Note that this barber gives the children the books they've read aloud.

Jennifer DeWitt

Isabella Shane sat as still as she could, focused intently on reading a book about the adventures of the Five Little Monkeys.

Covered in a black plastic drape, the 8-year-old paid little attention as snips of her fine hair slid off barber scissors to her lap and the floor. Instead, she read each line in "Five Little Monkeys Play Hide-and-Seek."

"'We'll be good!' shout the monkeys ...," Isabella read aloud sitting in a classroom-turned-barber shop. "Then it's right off to bed that's what your mom said."

As the Davenport third-grader stumbled on a few words, Kathie Heaps pulled away her clippers and helped her.

"There you go. You sounded it out," Heaps told the Madison Elementary student.

Minutes earlier, 11-year-old Anthony Duran, a Madison fifth-grader, sat in the same makeshift barber chair and expertly read "Miss Nelson is Missing" to Heaps as he said she could "cut a little off the sides."

Heaps, who works at Hair Devine and is a reading tutor, began offering free haircuts to students at the central Davenport school three months ago in exchange for them reading her a book.

"You don't pay for haircuts here even though I've been cutting hair 37 years," she told Anthony. "I don't get paid money. I get paid joy."

She said her paycheck comes from hearing them read and seeing their reaction to their haircut and when they learn they can keep the book.

After reading his book, Anthony smiled and nodded his head when Heaps asked, "Good trade?" "You can really read,'' she told him.

Heaps admits the idea came from post she saw on Facebook by an eastern Iowa barber, who was giving away haircuts to children who sat and read for him.

Heaps, of Eldridge, chose Madison to offer her services to because she already volunteers there both as a tutor and with her church St. Paul Lutheran, which runs the school's food pantry, Madison Market. The hair cuts are offered when the food pantry is open.

Marisa Bloom, the Families Program assistant for Iowa State University Extension, said the haircuts help meet another need for the school's families. Through a Families Matter program, the school and the Extension offer various outreach efforts to the whole family.

"Our biggest goal is to be a bridge to resources," she said. "Sometimes, they see the school as one place and home as another; we help bridge that gap.

"Our motto is when families do better, children do better."

When he first heard of Heaps' idea, Madison principal Steve Mielenhausen said, "I didn't know what to think because it was so out of the box."

But the program moves the school closer to becoming a full-service community school, he said.
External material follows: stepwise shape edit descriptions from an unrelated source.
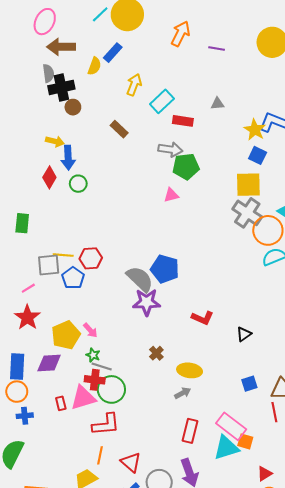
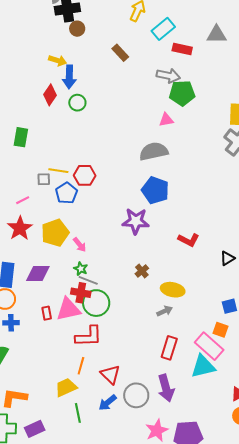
gray triangle: (217, 104) -> (217, 35), size x1.5
gray square: (49, 265) -> (44, 179), size x0.6
gray semicircle: (140, 279) -> (154, 151), moved, turned -60
yellow pentagon: (66, 335) -> (55, 233), moved
orange square: (245, 441) -> (220, 330), moved

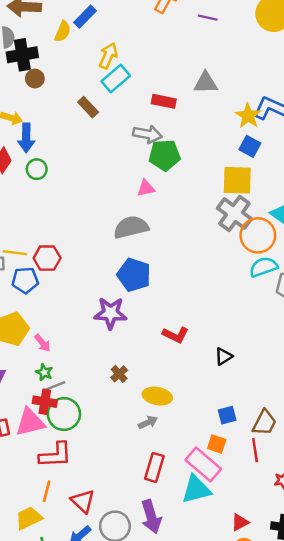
cyan rectangle: (163, 29) -> (116, 78), moved
blue pentagon: (66, 193) -> (25, 280), turned 30
gray line: (88, 280) -> (54, 386), turned -42

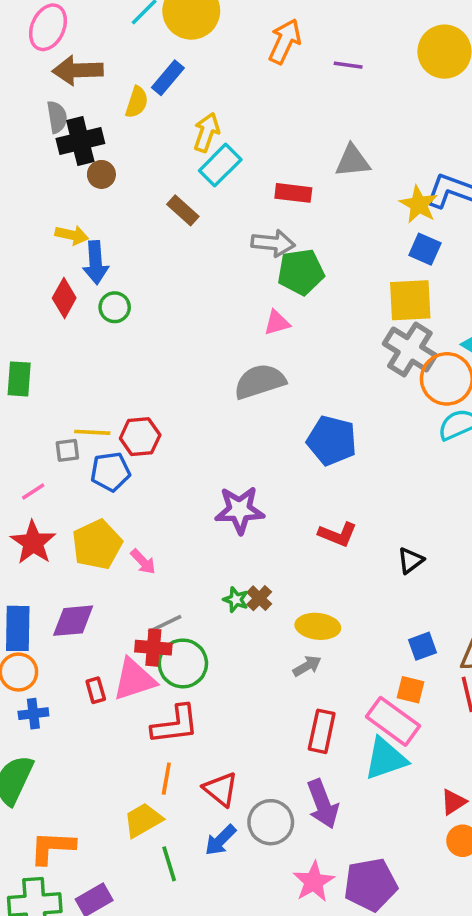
blue pentagon: (134, 275) -> (332, 441), moved
green star: (44, 372) -> (236, 600), moved

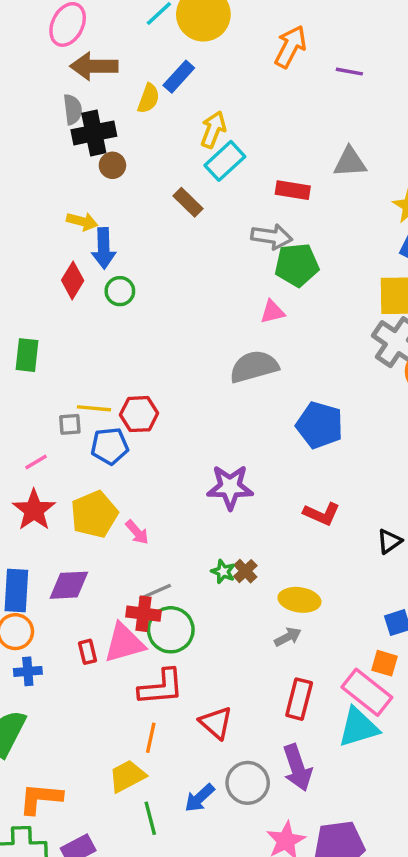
red triangle: (221, 789) -> (216, 723), moved

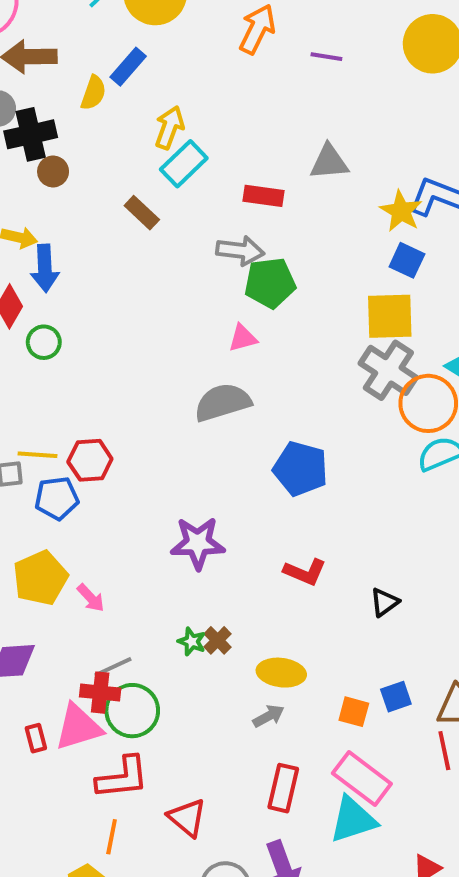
green circle: (120, 291) -> (44, 342), moved
orange square: (384, 663) -> (354, 712), moved

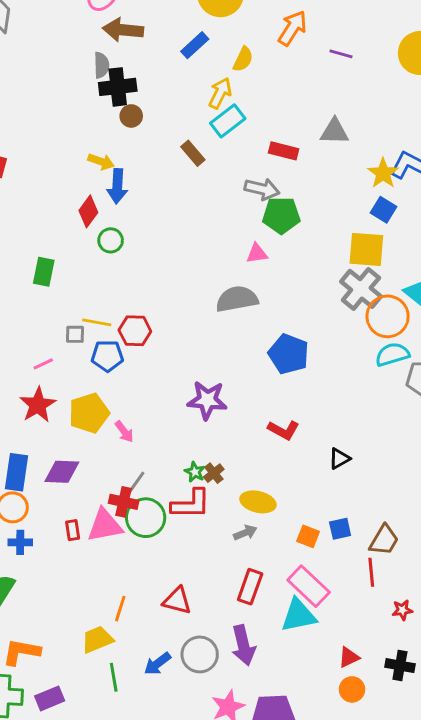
yellow semicircle: (93, 93) -> (243, 59), moved
gray line: (113, 667) -> (135, 484), turned -36
red L-shape: (122, 778) -> (191, 504), moved
red triangle: (187, 818) -> (177, 601), turned -32

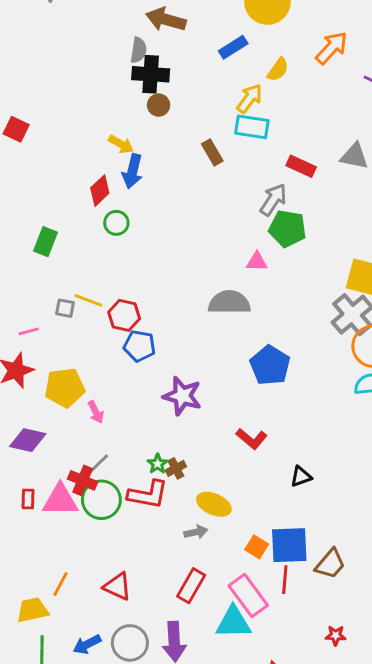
cyan rectangle: (228, 121) -> (252, 127), turned 36
gray arrow: (262, 189) -> (273, 200), turned -80
blue pentagon: (107, 356) -> (139, 346), moved
blue square: (340, 529) -> (289, 545), size x1.8
red line: (371, 572) -> (285, 580), moved

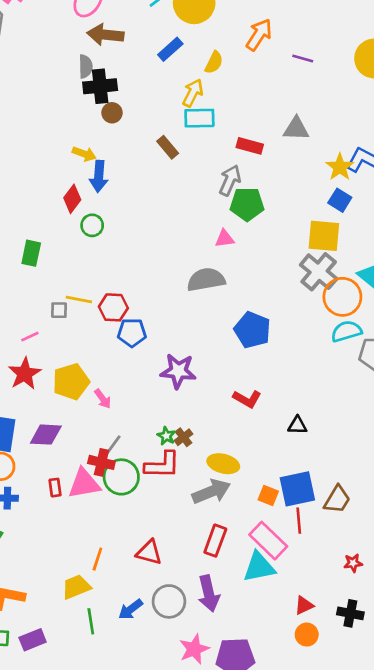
black triangle: (301, 477) -> (297, 425), turned 30
gray arrow: (196, 532) -> (211, 492), size x1.8

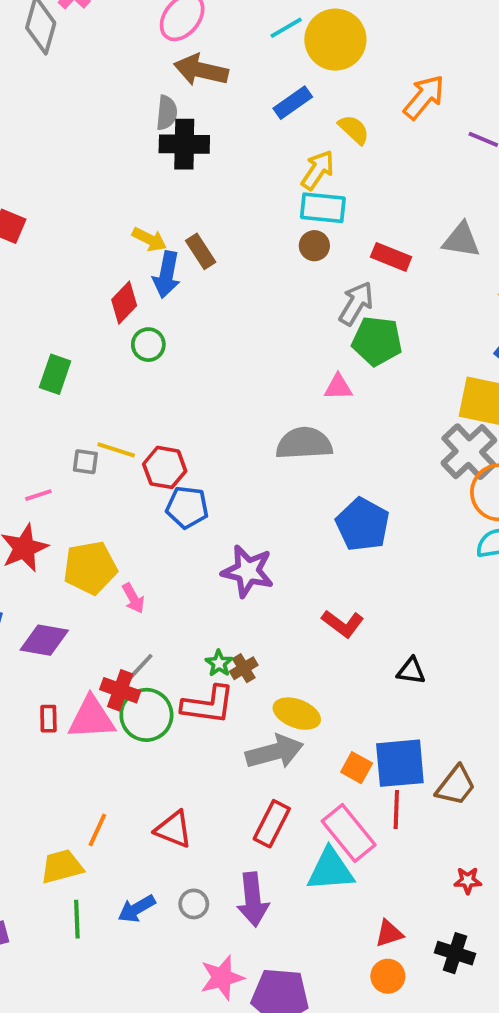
yellow semicircle: (214, 62) -> (354, 130), turned -80
brown circle: (112, 113) -> (314, 246), moved
brown rectangle: (168, 147) -> (201, 251), moved
gray circle: (169, 601) -> (194, 904), size x0.6

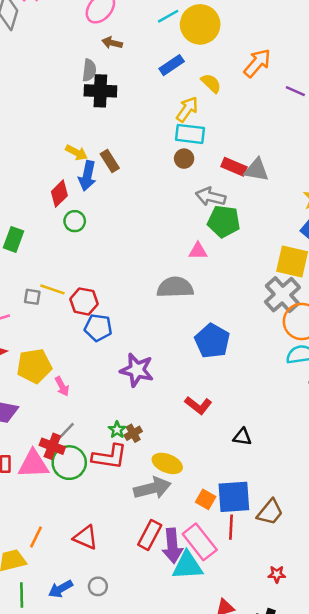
brown arrow: (201, 70) -> (112, 43), size x0.6
gray triangle: (461, 240) -> (256, 170), moved
gray arrow: (356, 303) -> (211, 197), turned -108
purple arrow: (253, 899) -> (172, 546), moved

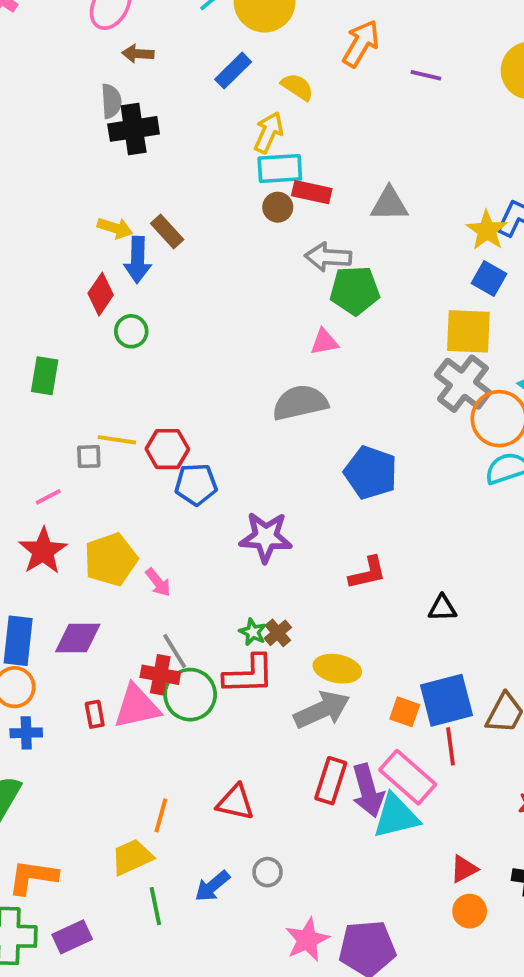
red rectangle: (234, 167) -> (312, 192), moved
red L-shape: (198, 405) -> (368, 573), turned -40
gray line: (64, 433) -> (175, 651), turned -65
Mielenhausen said the new school model provides yet another layer of support for the school's families.

"We believe at school that our families are just as important as our kids," he said.

Heaps, who calls her service "a reading program," said initially she planned to cut only kids' hair. "But I thought the parents look like they need a haircut as bad as the kids."

While parents, guardians and older siblings are not required to read a book, she does give them a slip of paper that says, "You have just been given a gift ... go out and pay it forward. Do something nice for someone else!"

A month earlier, Isabella's 16-year-old sister, Gwen Johnson, was thrilled to get a free haircut from Heaps.

"I had a haircut planned, but my Mom lost her job," she said. "When we found out (Heaps) provided free haircuts, my Mom was so happy."

"It's a blessing," Gwen said, showing off a picture of what her hair looked like after the cut. "We have three girls (including her mother) in our house, and my hair can take an hour at a salon. We couldn't afford that."